India National Olympiad 1989 Problems
Problem 1
Prove that the Polynomial $ f(x) = x^{4} + 26x^{3} + 56x^{2} + 78x + 1989$ can’t be expressed as a product $ f(x) = p(x)q(x)$ , where $ p(x)$ and $ q(x)$ are both polynomial with integral coefficients and with degree at least $ 1$.
Problem 2
Let $ a,b,c$ and $ d$ be any four real numbers, not all equal to zero.
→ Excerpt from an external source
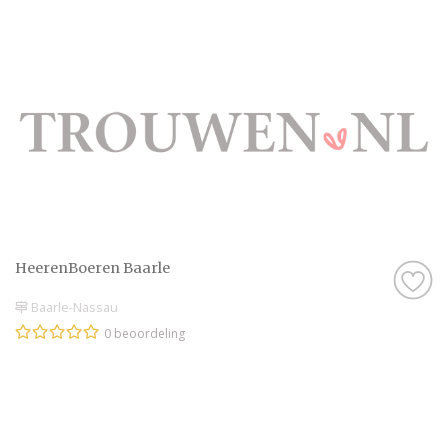
HeerenBoeren Baarle
Baarle-Nassau
0 beoordeling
Prove that the roots of the polynomial $ f(x) = x^{6} + ax^{3} + bx^{2} + cx + d$ can’t all be real.
Problem 3
Let $ A$ denote a subset of the set $ \{ 1,11,21,31, \dots ,541,551 \}$ having the property that no two elements of $ A$ add up to $ 552$. Prove that $ A$ can’t have more than $ 28$ elements.
Problem 4
Determine all $n \in \mathbb{N}$ for which
$n$ is not the square of any integer,
$\lfloor \sqrt{n}\rfloor ^3$ divides $n^2$.
Problem 5
For positive integers $ n$, define $ A(n)$ to be $ \frac {(2n)!}{(n!)^{2}}$. Determine the sets of positive integers $ n$ for which
(a) $ A(n)$ is an even number,
(b) $ A(n)$ is a multiple of $ 4$.
Problem 6
Triangle $ ABC$ has incentre $ I$ and the incircle touches $ BC, CA$ at $ D, E$ respectively. Let $ BI$ meet $ DE$ at $ G$. Show that $ AG$ is perpendicular to $ BG$.
Problem 7
Let $ A$ be one of the two points of intersection of two circles with centers $ X, Y$ respectively.The tangents at $ A$ to the two circles meet the circles again at $ B, C$. Let a point $ P$ be located so that $ PXAY$ is a parallelogram. Show that $ P$ is also the circumcenter of triangle $ ABC$.